- _TASK DETAILS_
Below are some records; find each line that carries the word "Restaurant" and copy it.

━━━ INPUT DATA ━━━

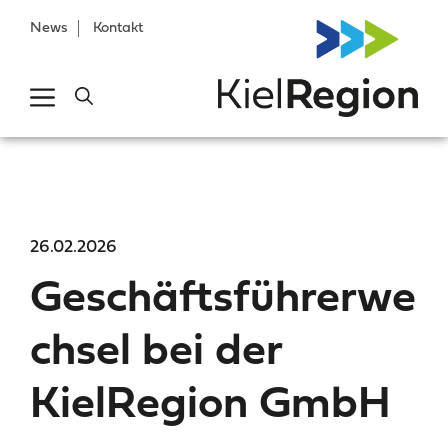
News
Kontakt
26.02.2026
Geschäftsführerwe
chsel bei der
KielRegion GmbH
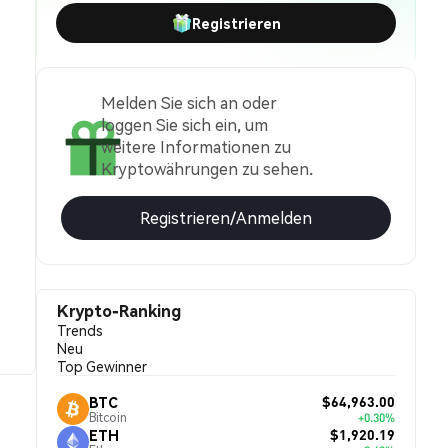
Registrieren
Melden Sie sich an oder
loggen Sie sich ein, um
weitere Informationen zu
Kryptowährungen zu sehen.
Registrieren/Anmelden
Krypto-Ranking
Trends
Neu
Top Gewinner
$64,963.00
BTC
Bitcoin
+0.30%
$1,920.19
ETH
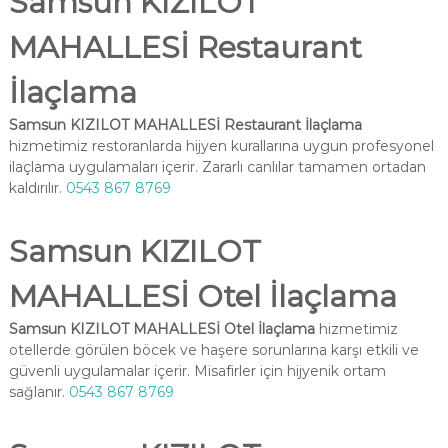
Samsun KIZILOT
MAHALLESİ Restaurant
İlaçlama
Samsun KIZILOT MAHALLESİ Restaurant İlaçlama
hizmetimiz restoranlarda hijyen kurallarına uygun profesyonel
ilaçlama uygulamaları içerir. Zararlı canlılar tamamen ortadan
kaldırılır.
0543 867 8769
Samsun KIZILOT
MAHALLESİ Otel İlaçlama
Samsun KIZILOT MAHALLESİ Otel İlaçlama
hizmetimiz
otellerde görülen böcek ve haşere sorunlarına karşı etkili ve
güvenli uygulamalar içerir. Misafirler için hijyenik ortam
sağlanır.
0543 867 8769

━━━
━━━ INPUT DATA ━━━

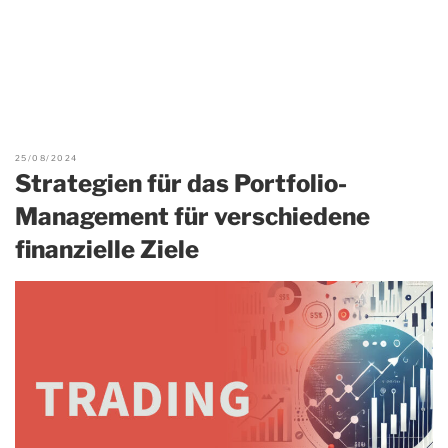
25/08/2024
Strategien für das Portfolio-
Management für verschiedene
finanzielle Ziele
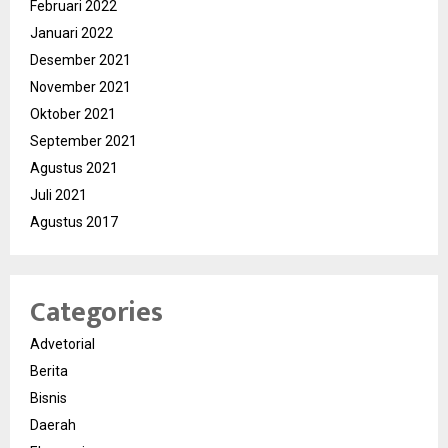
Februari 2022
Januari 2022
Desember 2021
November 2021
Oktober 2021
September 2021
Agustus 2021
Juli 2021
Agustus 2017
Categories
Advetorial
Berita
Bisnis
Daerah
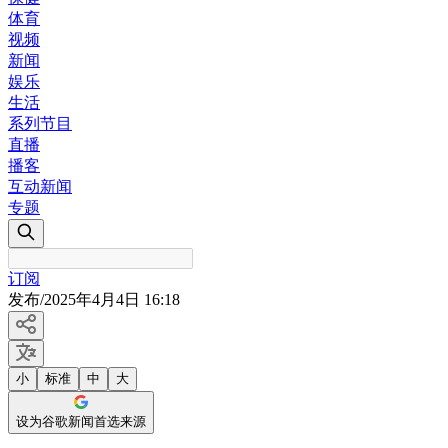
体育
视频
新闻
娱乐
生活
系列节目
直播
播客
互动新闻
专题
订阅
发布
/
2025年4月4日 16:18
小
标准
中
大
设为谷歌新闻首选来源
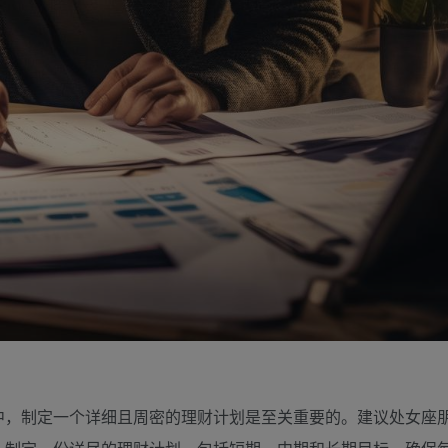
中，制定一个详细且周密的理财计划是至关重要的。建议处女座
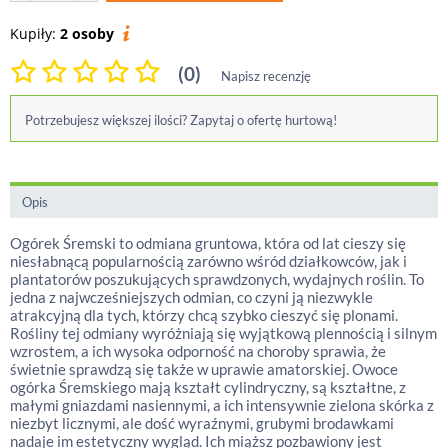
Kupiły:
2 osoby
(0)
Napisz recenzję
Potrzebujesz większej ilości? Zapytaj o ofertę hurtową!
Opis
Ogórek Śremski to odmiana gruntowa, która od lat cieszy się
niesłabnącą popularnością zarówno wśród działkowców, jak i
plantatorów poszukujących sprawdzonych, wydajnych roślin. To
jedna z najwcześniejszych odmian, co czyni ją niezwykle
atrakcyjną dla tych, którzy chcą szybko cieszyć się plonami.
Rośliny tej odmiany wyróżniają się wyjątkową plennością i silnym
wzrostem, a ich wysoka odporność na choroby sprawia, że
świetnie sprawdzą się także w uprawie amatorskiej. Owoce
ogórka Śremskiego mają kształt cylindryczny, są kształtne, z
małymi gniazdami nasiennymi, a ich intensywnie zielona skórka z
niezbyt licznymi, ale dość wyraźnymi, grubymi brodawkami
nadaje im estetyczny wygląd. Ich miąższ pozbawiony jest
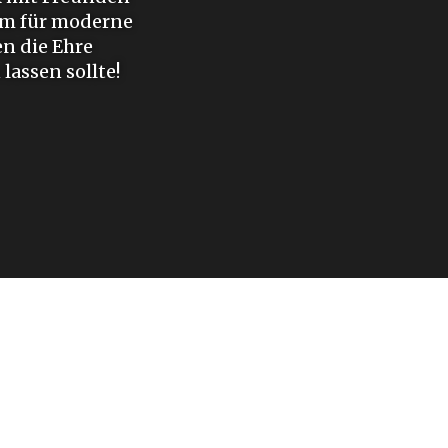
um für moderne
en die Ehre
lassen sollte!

━━━

- _ANSWER BELOW_
MAHALLESİ Restaurant
Samsun KIZILOT MAHALLESİ Restaurant İlaçlama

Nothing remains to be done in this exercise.